We would like to know how we should be configuring the HASHLOV1 masking function for this scenario, and how to set a default value.
Release : 4.10
Assuming you have data to mask that can be grouped into buckets, and you want to mask the data within the limits of the bucket, let's take an example:
Suppose you have a table that contains at least 2 columns. The first column contains cities in the US like Los Angeles and Chicago, and the second column contains States like California and Texas.
You want to mask cities in the US and you have a seed list of cities within the US to mask your data. You want to mask cities in each state with cities within that state. It means you do not want to mask a city in California with a city in Nevada.
You also need a seed list that stores states with their cities to use for masking.
From the FDM UI you should select a Data Category that contains states with their cities.
A hash value is generated based on the city name to allow FDM to pick up the new city from the seed list.
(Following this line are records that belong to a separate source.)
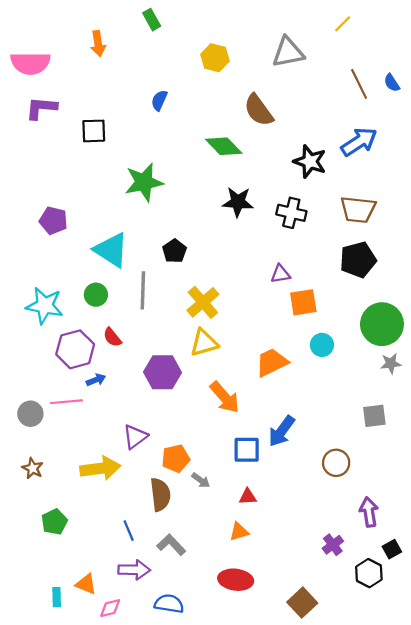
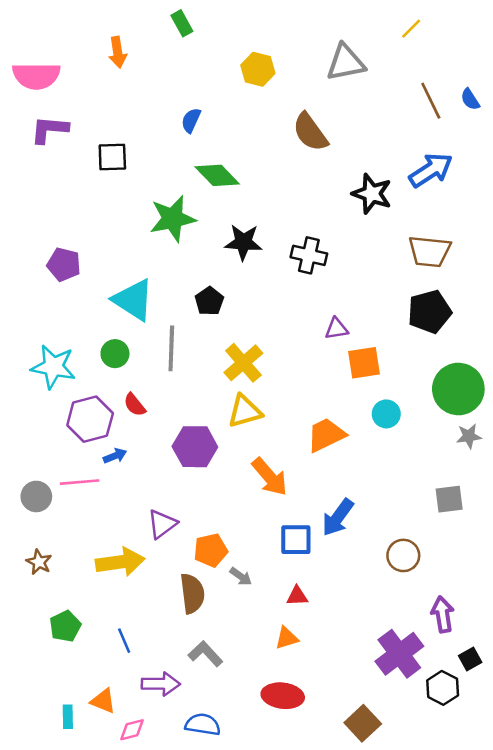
green diamond: (224, 146) -> (217, 175), moved
black star: (238, 202) -> (243, 242), moved
black cross: (291, 213) -> (309, 255), moved
blue line: (129, 531) -> (124, 641), moved
purple cross: (333, 545) -> (399, 654), size x1.8

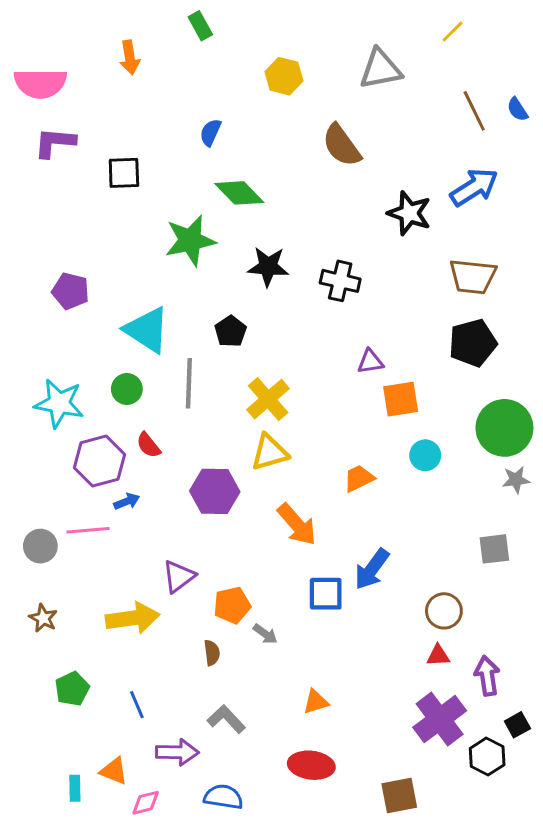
orange trapezoid: (326, 435) -> (359, 478), size x0.7
brown semicircle: (192, 593) -> (212, 653), size x0.6
red triangle: (297, 596) -> (438, 656), moved
brown square: (363, 723) -> (399, 795), turned 32

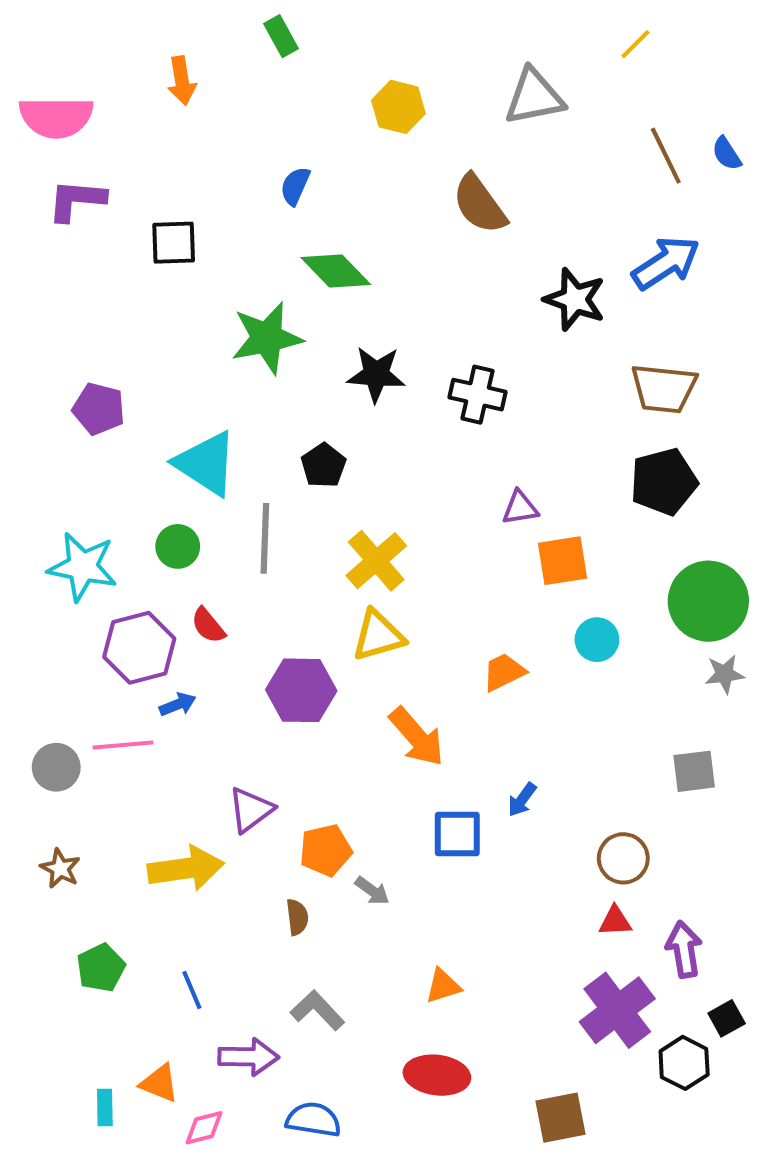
blue arrow: (372, 569) -> (522, 800), size x0.6

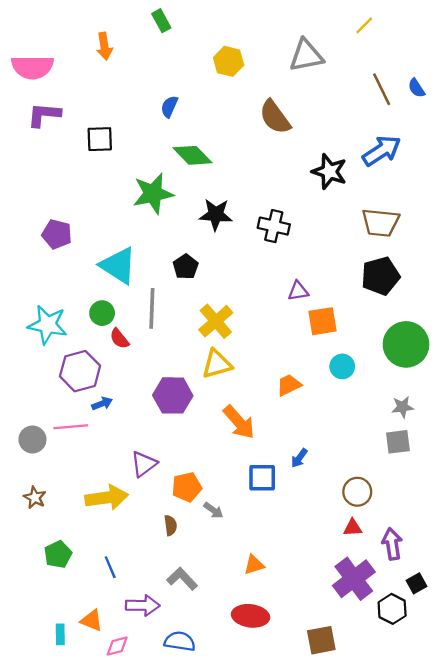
red semicircle: (208, 625) -> (119, 339), moved
gray star: (725, 674) -> (403, 407), moved

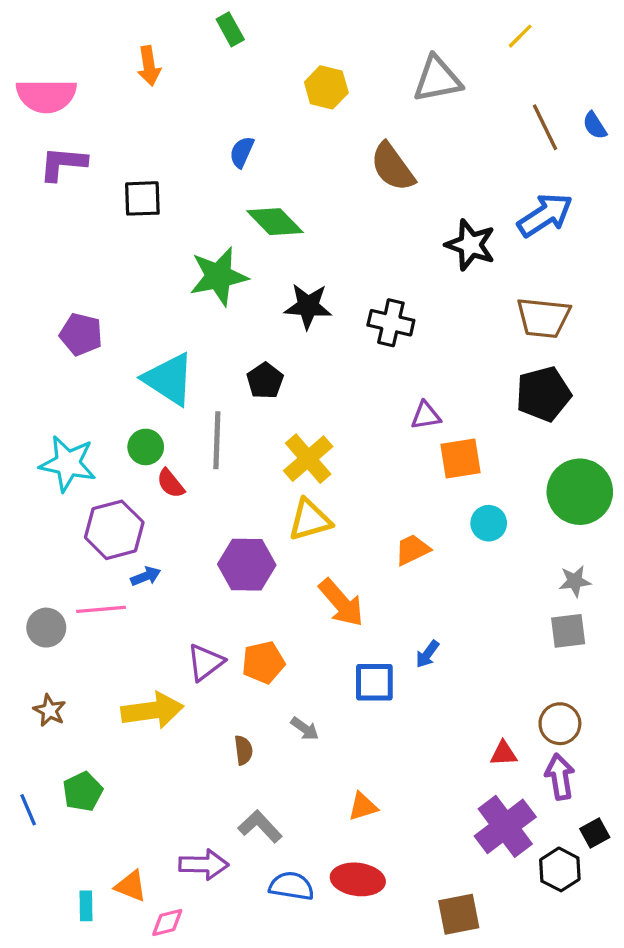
orange pentagon: (187, 487) -> (263, 662), moved
brown circle: (357, 492) -> (560, 724), moved
blue line: (110, 567) -> (28, 810), moved
blue semicircle: (180, 641) -> (292, 886), moved

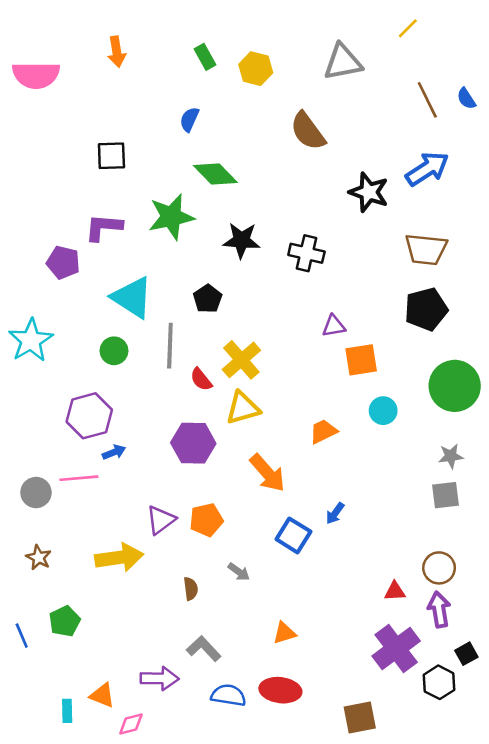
green rectangle: (230, 29) -> (205, 57), moved
purple L-shape: (63, 164) -> (104, 227), moved
cyan star: (68, 464) -> (31, 340), moved, turned 30
red semicircle: (171, 483) -> (201, 379), moved
blue square: (374, 682) -> (293, 535), turned 32

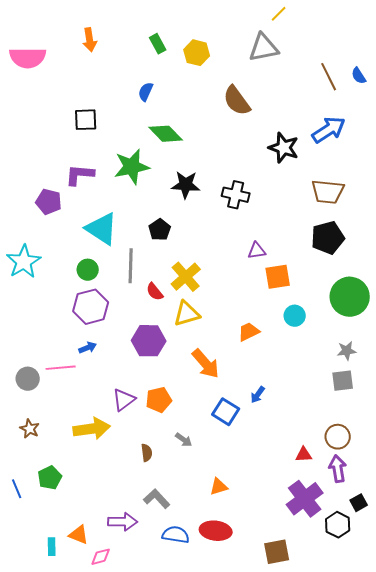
yellow line: (408, 28) -> (279, 14), moved
purple hexagon: (89, 416) -> (91, 307), moved

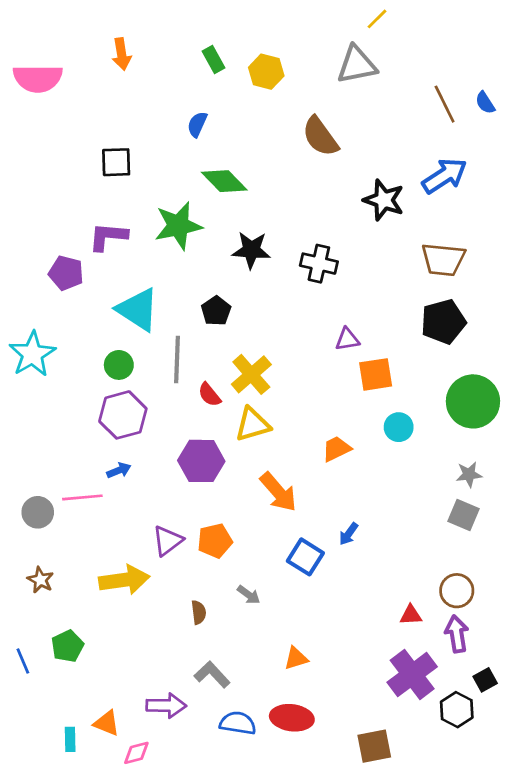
gray square: (343, 381) -> (464, 515), turned 30

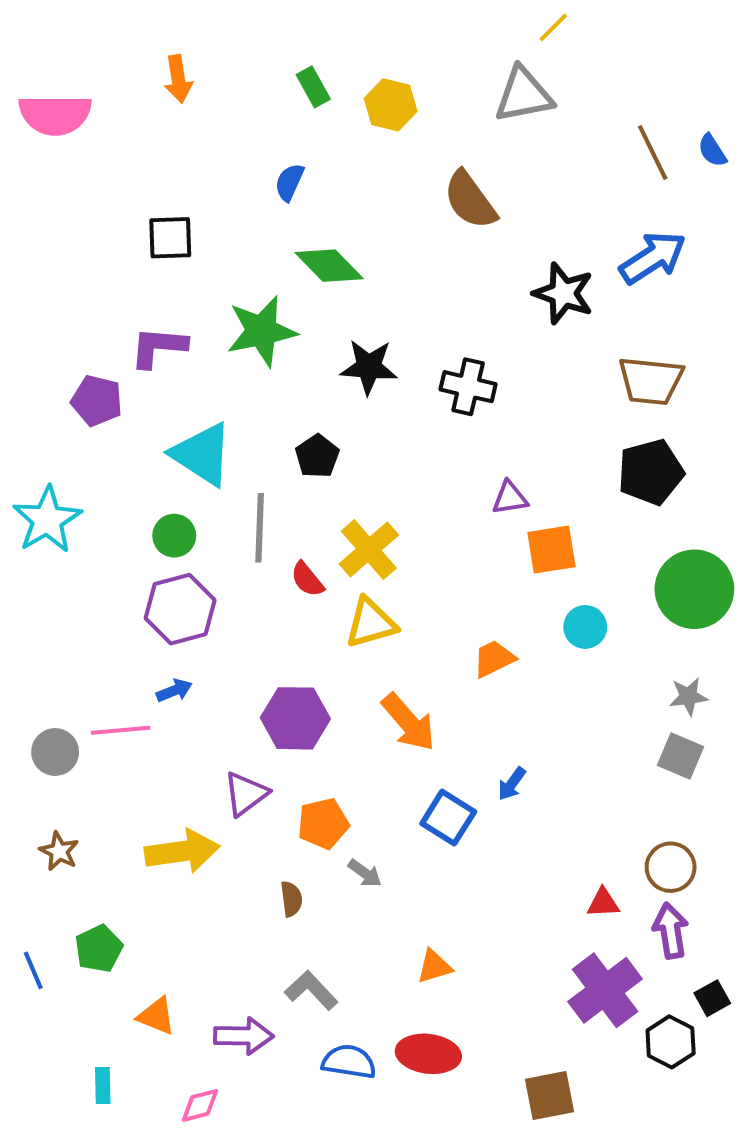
purple hexagon: (201, 461) -> (295, 718), moved
orange pentagon: (215, 541) -> (323, 824), moved
orange triangle: (107, 723) -> (156, 1016), moved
Restrict Values Column: represent the column that is used to match against the Seed Column Bucket ID from the seed list. It would be the column where state names are stored.
When we mask a city in a state, we generate the hash value that represents the city. We then use the restrict values column to get the bucket list of cities to that particular state from the seed list. Using the hash value on the specific bucket in the seed list, we retrieve the city that is used for masking.
In case the seed list does not have an entry for the Seed Column Bucket that matches the Restrict Values Column, the seed list could contain an extra entry where the Seed Column Bucket can have a new value DEFAULT and the Seed Column can have the default value to use for masking like Timbuktu.
Note: When configuring your seed list to contain a DEFAULT string, the DEFAULT string must be placed in the same column used as your Seed Bucket Column. Otherwise, when the masking job runs, FDM will not find the default value, and the rows where a match cannot be made will not be masked.